I am still trying to wrap my head around this. Da Man and I caught it on CNN at some odd hour this morning. When the report was over he looked at me and said, "What's wrong with you? Why do you look like that?" I guess I was sitting there with a what the...huh? look upon my face.
So how do I feel about it? I simply don't know. I mean, I totally dig wanting a child. *laughing because both of mine were surprise gifts from The Universe and a lesson not to buy over-the-counter birth control from Wal Mart*And on the one hand, maybe this is The Universe's miracle for that couple: The one chicka can't have babies and the man with a vajayjay can. I suppose it is miraculous, isn't it?
And the fact that he is a man in every other aspect doesn't bother me, meaning I don't care much *how* he became a man. What is so disconcerting for me is the image of a man being with child. It was so unnatural. Freakish one would have to say.

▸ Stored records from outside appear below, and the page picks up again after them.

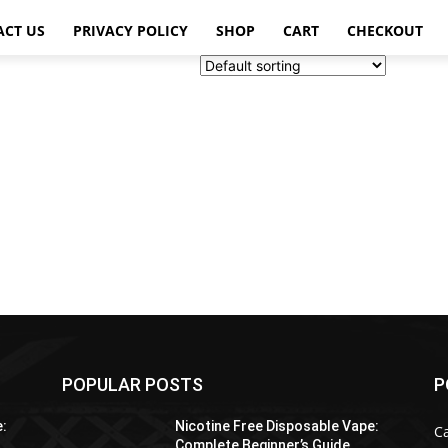
ACT US
PRIVACY POLICY
SHOP
CART
CHECKOUT
POPULAR POSTS
P
e:
Nicotine Free Disposable Vape:
C
Complete Beginner’s Guide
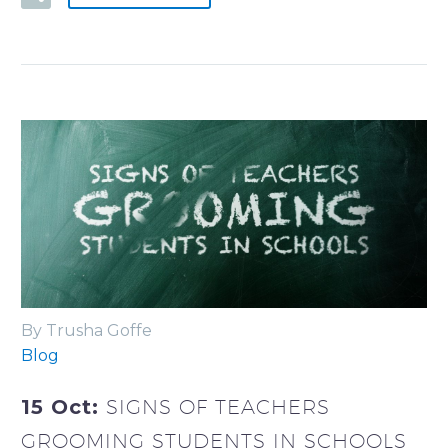
By Trusha Goffe
Blog
15 Oct:
SIGNS OF TEACHERS
GROOMING STUDENTS IN SCHOOLS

Da Man told me at one point that he would love to know what it was like to be pregnant, to feel the baby moving around inside of you, to know that you were giving life. And I suppose that it is awesome that finally at least one man will be able to know. I can understand how some men feel a little left out during pregnancy because there is no way to explain what it feels like and what emotions and such deep love come from simply knowing that there is a little tiny person growing inside of you.
At one point I said to Da Man, "So does that make his wife a lesbian? Since they met when he was a woman?" I am the first to admit that I am a bit ignorant of such things. And I'm still sitting here, trying to wrap my head around it.
He'll make millions, that's for sure, eh. Imagine. I'm seeing a Lifetime movie in his near future.